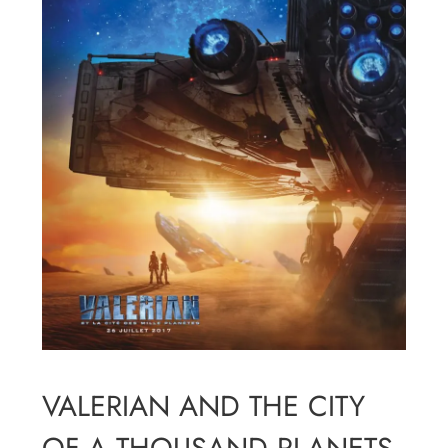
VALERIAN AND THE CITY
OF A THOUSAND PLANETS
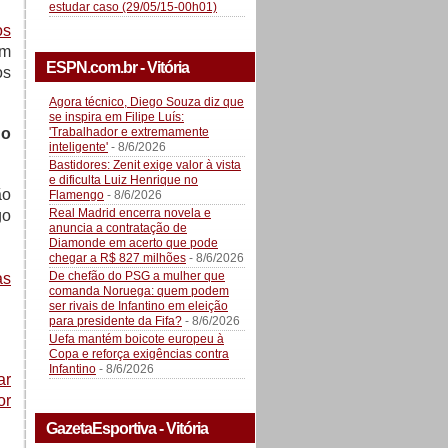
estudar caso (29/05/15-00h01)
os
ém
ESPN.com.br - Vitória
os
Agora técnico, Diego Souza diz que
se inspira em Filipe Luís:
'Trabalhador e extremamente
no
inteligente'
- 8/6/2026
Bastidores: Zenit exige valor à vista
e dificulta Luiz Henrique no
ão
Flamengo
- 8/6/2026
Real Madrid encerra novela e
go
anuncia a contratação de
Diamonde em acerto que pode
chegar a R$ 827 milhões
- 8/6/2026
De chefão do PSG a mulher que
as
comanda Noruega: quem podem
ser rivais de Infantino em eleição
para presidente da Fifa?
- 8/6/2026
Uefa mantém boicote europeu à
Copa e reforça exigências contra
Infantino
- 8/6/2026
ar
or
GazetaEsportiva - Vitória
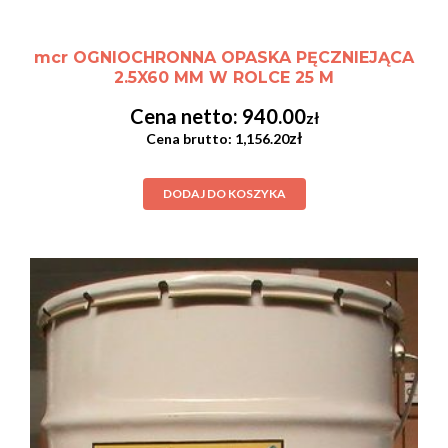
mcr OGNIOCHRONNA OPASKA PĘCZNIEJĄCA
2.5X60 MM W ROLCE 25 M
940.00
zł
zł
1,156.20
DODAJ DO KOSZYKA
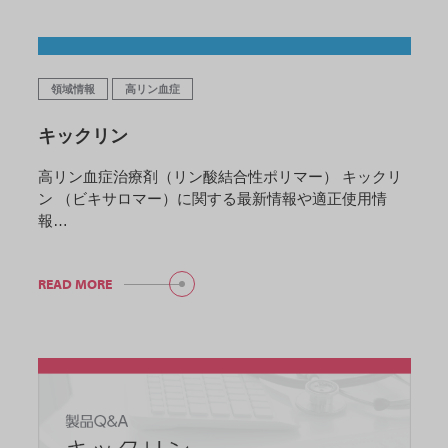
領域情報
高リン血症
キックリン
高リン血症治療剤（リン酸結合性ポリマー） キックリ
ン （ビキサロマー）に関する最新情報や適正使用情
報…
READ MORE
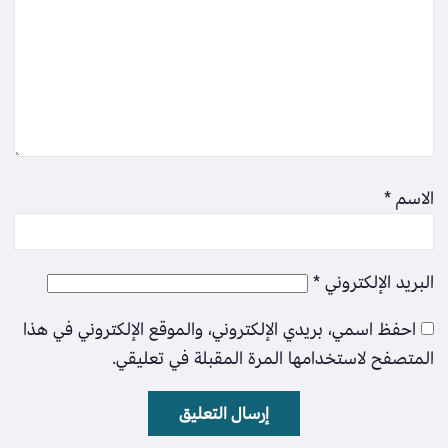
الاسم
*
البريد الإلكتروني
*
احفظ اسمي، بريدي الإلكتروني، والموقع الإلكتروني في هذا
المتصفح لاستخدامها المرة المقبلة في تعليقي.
...
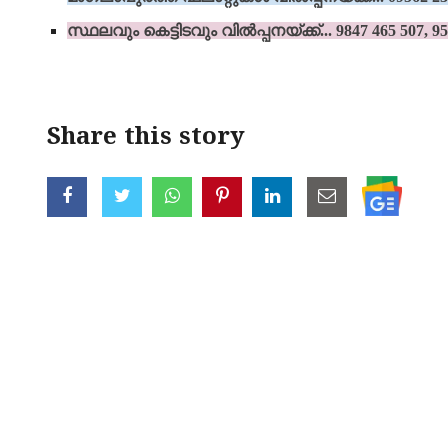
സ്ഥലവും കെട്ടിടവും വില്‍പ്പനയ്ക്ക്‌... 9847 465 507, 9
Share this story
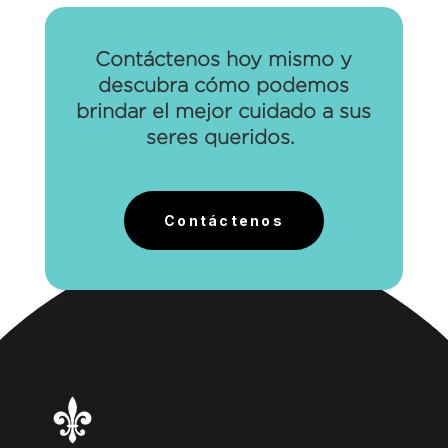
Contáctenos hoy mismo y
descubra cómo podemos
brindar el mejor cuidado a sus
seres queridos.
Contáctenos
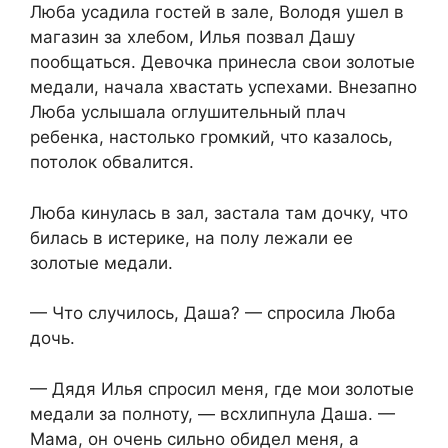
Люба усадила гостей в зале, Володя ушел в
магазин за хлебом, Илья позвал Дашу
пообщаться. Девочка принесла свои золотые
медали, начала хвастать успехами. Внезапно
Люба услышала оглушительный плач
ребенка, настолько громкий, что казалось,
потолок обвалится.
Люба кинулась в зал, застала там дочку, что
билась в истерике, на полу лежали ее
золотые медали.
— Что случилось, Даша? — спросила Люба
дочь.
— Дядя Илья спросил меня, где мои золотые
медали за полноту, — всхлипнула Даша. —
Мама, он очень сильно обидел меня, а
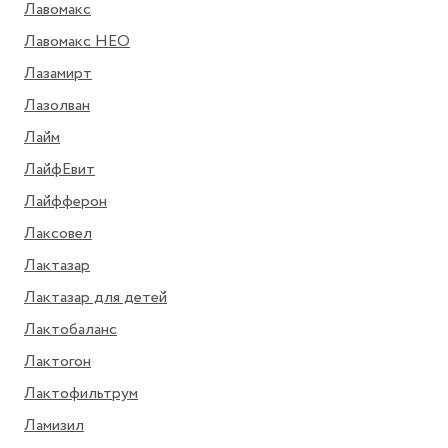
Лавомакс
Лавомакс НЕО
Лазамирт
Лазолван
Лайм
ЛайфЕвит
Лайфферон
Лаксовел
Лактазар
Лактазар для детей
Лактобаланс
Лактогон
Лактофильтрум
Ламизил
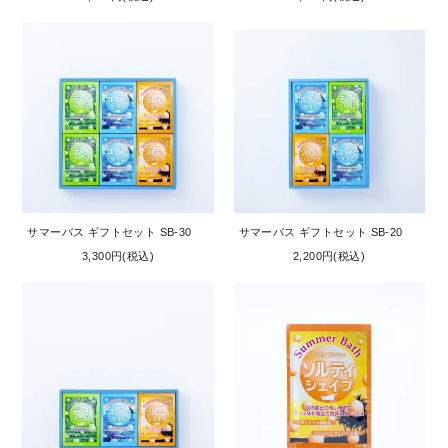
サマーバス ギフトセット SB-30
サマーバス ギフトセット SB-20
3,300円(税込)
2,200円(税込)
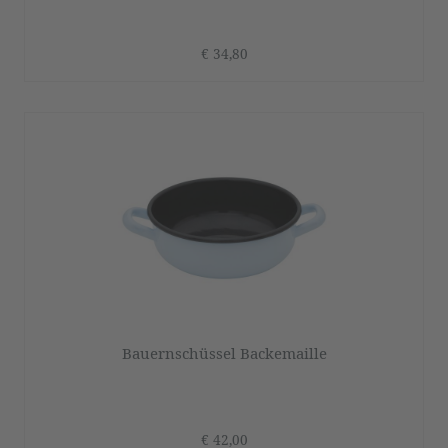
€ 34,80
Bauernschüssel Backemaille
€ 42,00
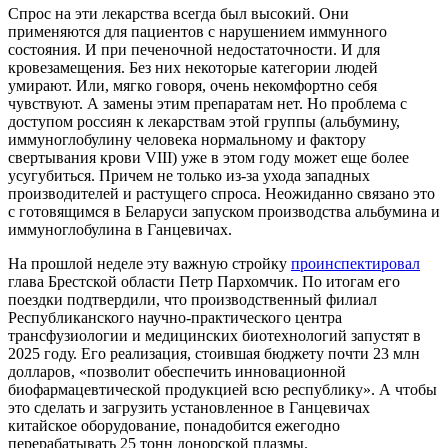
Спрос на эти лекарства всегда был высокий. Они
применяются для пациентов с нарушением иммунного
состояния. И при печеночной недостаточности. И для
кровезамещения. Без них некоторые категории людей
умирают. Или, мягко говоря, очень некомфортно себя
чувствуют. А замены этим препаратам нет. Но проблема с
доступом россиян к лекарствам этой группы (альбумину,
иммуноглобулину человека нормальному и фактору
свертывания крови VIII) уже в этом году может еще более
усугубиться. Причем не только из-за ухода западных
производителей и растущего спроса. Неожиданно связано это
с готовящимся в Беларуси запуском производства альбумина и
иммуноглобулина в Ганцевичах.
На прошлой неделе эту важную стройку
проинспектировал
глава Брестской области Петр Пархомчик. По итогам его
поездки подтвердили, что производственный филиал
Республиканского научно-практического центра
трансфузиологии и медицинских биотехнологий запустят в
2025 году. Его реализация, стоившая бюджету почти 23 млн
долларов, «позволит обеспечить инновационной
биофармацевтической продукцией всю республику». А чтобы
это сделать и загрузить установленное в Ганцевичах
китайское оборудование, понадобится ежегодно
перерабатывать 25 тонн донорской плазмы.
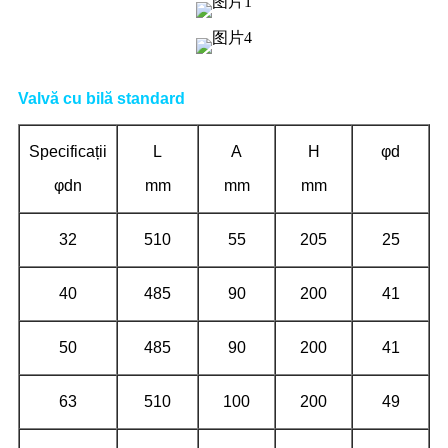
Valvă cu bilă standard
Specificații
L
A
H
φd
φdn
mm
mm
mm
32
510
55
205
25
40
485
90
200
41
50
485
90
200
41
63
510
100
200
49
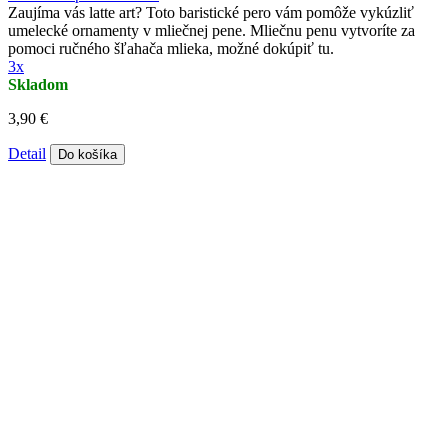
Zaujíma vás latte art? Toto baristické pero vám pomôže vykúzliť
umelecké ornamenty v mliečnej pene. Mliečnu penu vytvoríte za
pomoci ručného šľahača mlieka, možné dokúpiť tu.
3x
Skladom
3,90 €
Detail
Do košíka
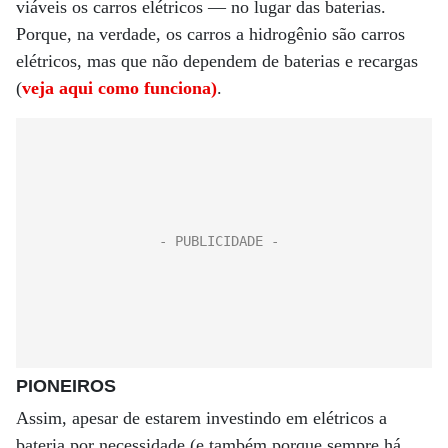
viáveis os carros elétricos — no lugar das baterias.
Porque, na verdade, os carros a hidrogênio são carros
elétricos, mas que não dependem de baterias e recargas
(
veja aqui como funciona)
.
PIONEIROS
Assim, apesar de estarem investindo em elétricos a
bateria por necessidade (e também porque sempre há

#### WHAT YOU ARE ASKED TO DO
Return each line of the material above that holds the string "elétricos".

#### RESULT OF THE TASK
viáveis os carros elétricos — no lugar das baterias.
elétricos, mas que não dependem de baterias e recargas
Assim, apesar de estarem investindo em elétricos a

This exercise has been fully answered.